Dead Voices On Air – The Bowles Given/MzMz LalaLa (20th anniversary collaborative 7″ singles)

Tourette

To celebrate 20 years of Dead Voices On Air, Mark Spybey is in the process of releasing a series of 7″ singles in cahoots with a variety of friends and accomplices. The first appears under the name MzMz LalaLa, and consists of Spybey and Simon Fisher Turner.

Together, the two sides of the 7″ offer glimpses of passing soundscapes in almost haiku form, so (seemingly) brief is their span – seemingly, as the A-side is in fact a shade of five minutes in length. “For Peace” features piano becoming progressively cut up and disrupted by snippets of words and sounds of warfare and/or crisis snatched from the headlines, and the rippling beats which slot briefly into place chug in with a confident swagger. But nothing is let to hold in place for long, as the wind-whipped recordings from the front line (though interestingly, they’re not the usual crump of artillery or rattle of small arms, but the sounds of Arabic voices in obvious state of urgent activity) lead out to nullity to conclude a strangely affecting miniature.

On the other hand/side, “Sing Song Sing” contrasts a pretty guitar strum with chirruping mobile phone rings and wavering drones, while Fisher Turner sings a flickering ditty. Almost frustratingly short, the piece gutters and decays, leaving an aftertaste of something barely hinted at, yet subtly refreshing.

The Bowles Given is the name adopted by Mark Spybey and Edward Ka-Spel for the second  7″, and here Ka-Spel is in fine form, his elliptically outré delivery once again showing him to be the archdruid of disturbingly lateral raconteurs.

“Self-Loathing By Numbers” drops in like an extra-terrestrial landing pod, welling up and backwards from the crash site in an accreting jigsaw of tones which soon welcome reverberating drums and Ka-Spel’s ever-wondering, always questioning voice of displaced estrangement.
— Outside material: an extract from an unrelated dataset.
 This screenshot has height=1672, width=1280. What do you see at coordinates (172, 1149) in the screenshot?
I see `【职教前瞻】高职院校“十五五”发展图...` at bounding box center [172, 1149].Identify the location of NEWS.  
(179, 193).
As the music breaks down, so does EKS, the guttural interjections and crumbling wall of sound dissipate, leave much unanswered.
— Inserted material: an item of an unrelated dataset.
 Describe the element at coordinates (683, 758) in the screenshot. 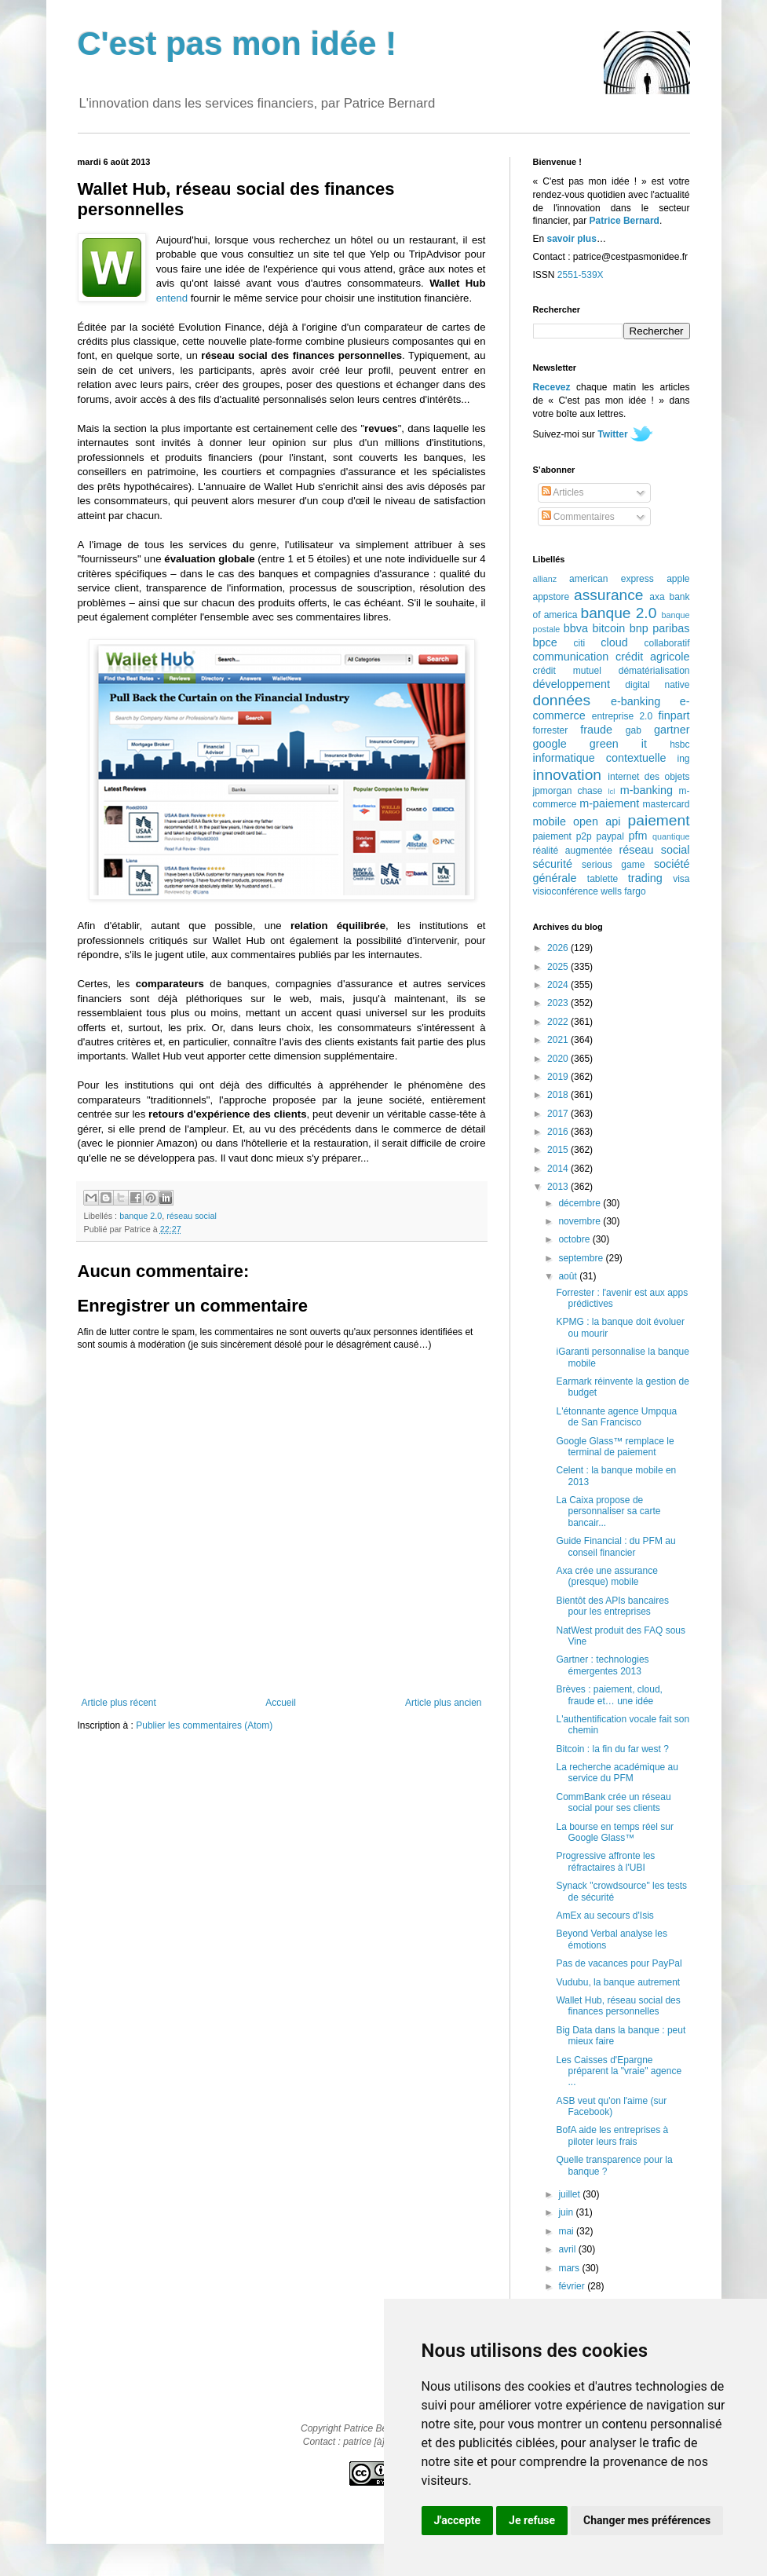

I see `ing` at that location.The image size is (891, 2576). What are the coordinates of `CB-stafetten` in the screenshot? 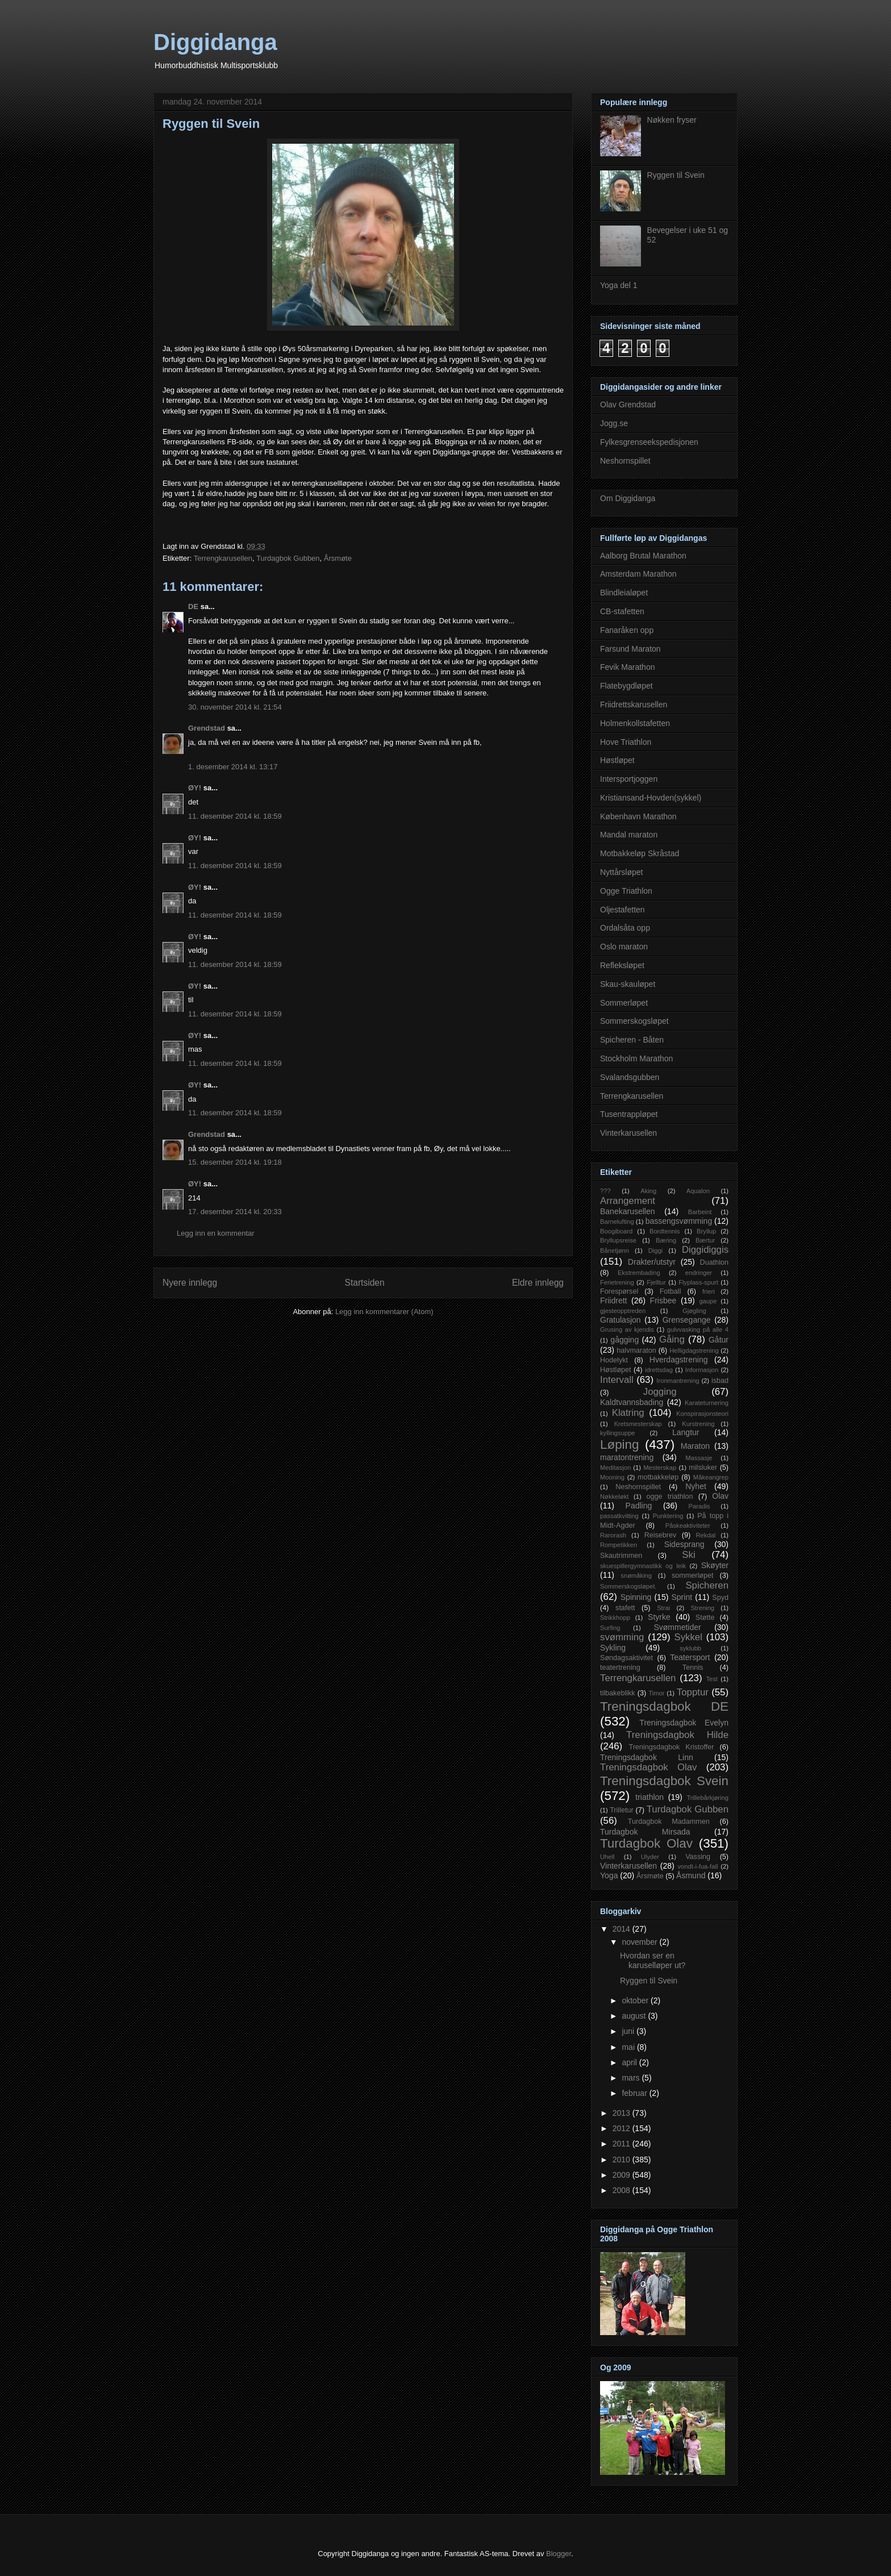 It's located at (622, 611).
On the flipside, matters proceed at a far more melancholy pace, a mordant piano circling as a lost and lonely Ka-Spel mutters and pleas repeatedly for aid, wretched as his birthday decays into distress; it’s disconcerting listening to say the least, all the more for the sparse distance between the trickles, faint echoes and merely-hinted at drones which surround his fading voice.

And then it’s over; but hopefully there will be more recordings from both The Bowles Given and MZMz LaLaLa in future, as these two singles demand more, much more, to come.